_Exercise prompt:_ Give again, unchanged, the line that contains "F1: el ranking de los" together with every line that follows it until the entries end.

_Material for this exercise:_
------
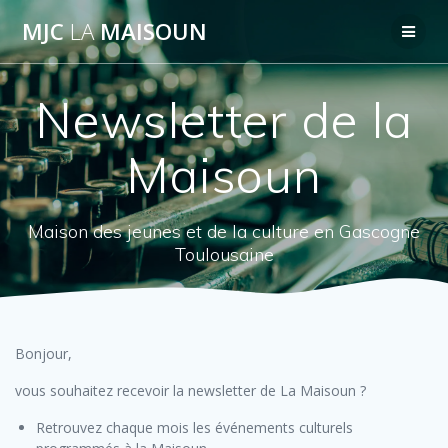
Passer
MJC
LA
MAISOUN
au
contenu
Newsletter de la
Maisoun
Maison des jeunes et de la culture en Gascogne
Toulousaine
Bonjour,
vous souhaitez recevoir la newsletter de La Maisoun ?
Retrouvez chaque mois les événements culturels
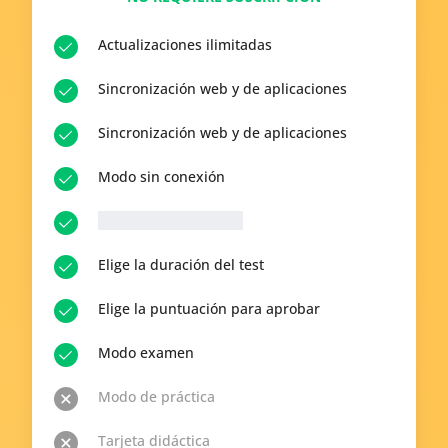
Actualizaciones ilimitadas
Sincronización web y de aplicaciones
Sincronización web y de aplicaciones
Modo sin conexión
__p-n-q-r__ Preguntas
Elige la duración del test
Elige la puntuación para aprobar
Modo examen
Modo de práctica
Tarjeta didáctica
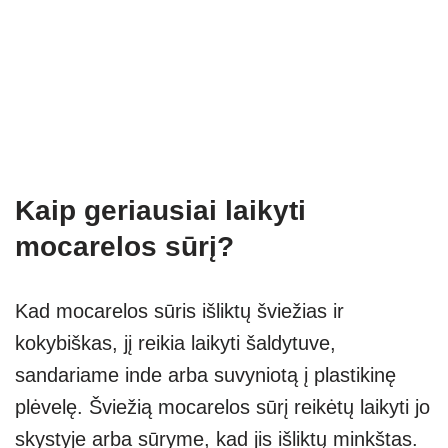
Kaip geriausiai laikyti
mocarelos sūrį?
Kad mocarelos sūris išliktų šviežias ir
kokybiškas, jį reikia laikyti šaldytuve,
sandariame inde arba suvyniotą į plastikinę
plėvelę. Šviežią mocarelos sūrį reikėtų laikyti jo
skystyje arba sūryme, kad jis išliktų minkštas.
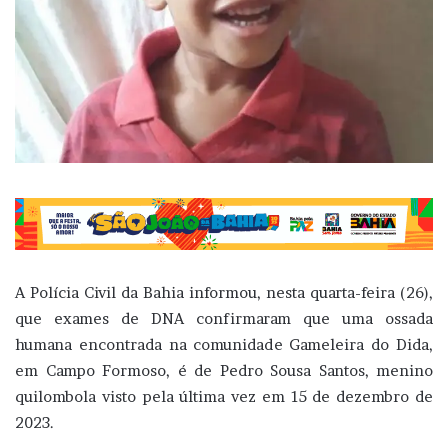
A Polícia Civil da Bahia informou, nesta quarta-feira (26),
que exames de DNA confirmaram que uma ossada
humana encontrada na comunidade Gameleira do Dida,
em Campo Formoso, é de Pedro Sousa Santos, menino
quilombola visto pela última vez em 15 de dezembro de
2023.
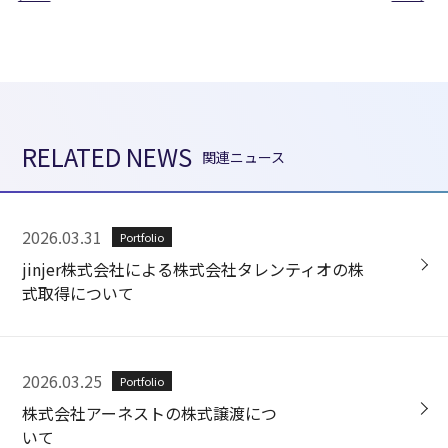
RELATED NEWS
関連ニュース
2026.03.31
Portfolio
jinjer株式会社による株式会社タレンティオの株
式取得について
2026.03.25
Portfolio
株式会社アーネストの株式譲渡につ
いて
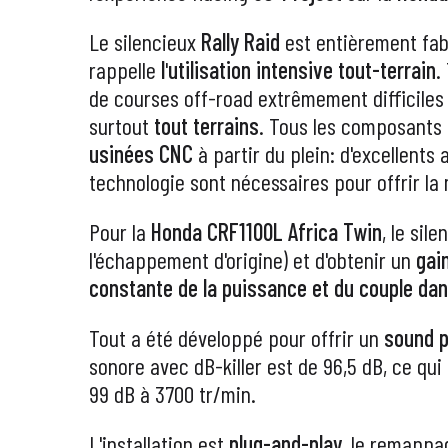
Le silencieux
Rally Raid
est entièrement fa
rappelle
l
'
utilisation intensive tout-terrain
.
de courses off-road extrêmement difficiles
surtout
tout terrains
. Tous les composants 
usinées CNC
à partir du plein: d'excellent
technologie sont nécessaires pour offrir la 
Pour la
Honda CRF1100L Africa Twin
, le sil
l'échappement d'origine) et d'obtenir un
gai
constante de la puissance et du couple da
Tout a été développé pour offrir un
sound p
sonore avec dB-killer est de 96,5 dB, ce qu
99 dB à 3700 tr/min.
L'installation est
plug-and-play
, le remappa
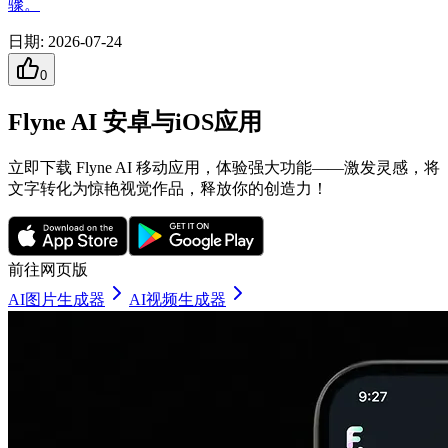
骤。
日期
:
2026-07-24
0
Flyne AI 安卓与iOS应用
立即下载 Flyne AI 移动应用，体验强大功能——激发灵感，将
文字转化为惊艳视觉作品，释放你的创造力！
前往网页版
AI图片生成器
AI视频生成器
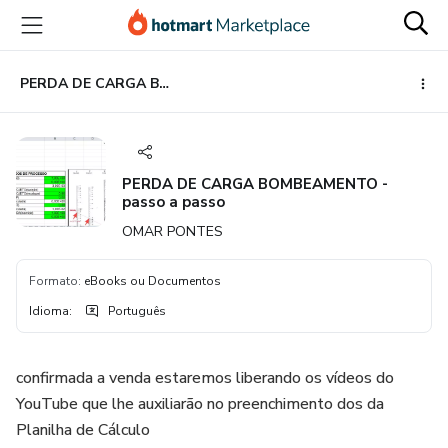
Ir
Ir
Ir
para
para
para
o
o
o
conteúdo
pagamento
rodapé
PERDA DE CARGA BOMBEAMENTO - passo a passo
principal
PERDA DE CARGA BOMBEAMENTO -
passo a passo
OMAR PONTES
Formato
:
eBooks ou Documentos
Idioma
:
Português
confirmada a venda estaremos liberando os vídeos do
YouTube que lhe auxiliarão no preenchimento dos da
Planilha de Cálculo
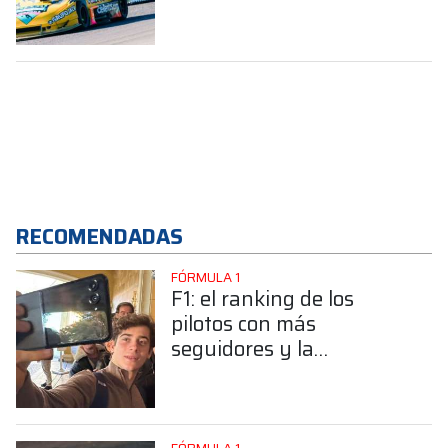
2026
RECOMENDADAS
FÓRMULA 1
F1: el ranking de los
pilotos con más
seguidores y la
sorprendente posición de
Colapinto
------
_Solution:_
F1: el ranking de los
pilotos con más
seguidores y la
sorprendente posición de
Colapinto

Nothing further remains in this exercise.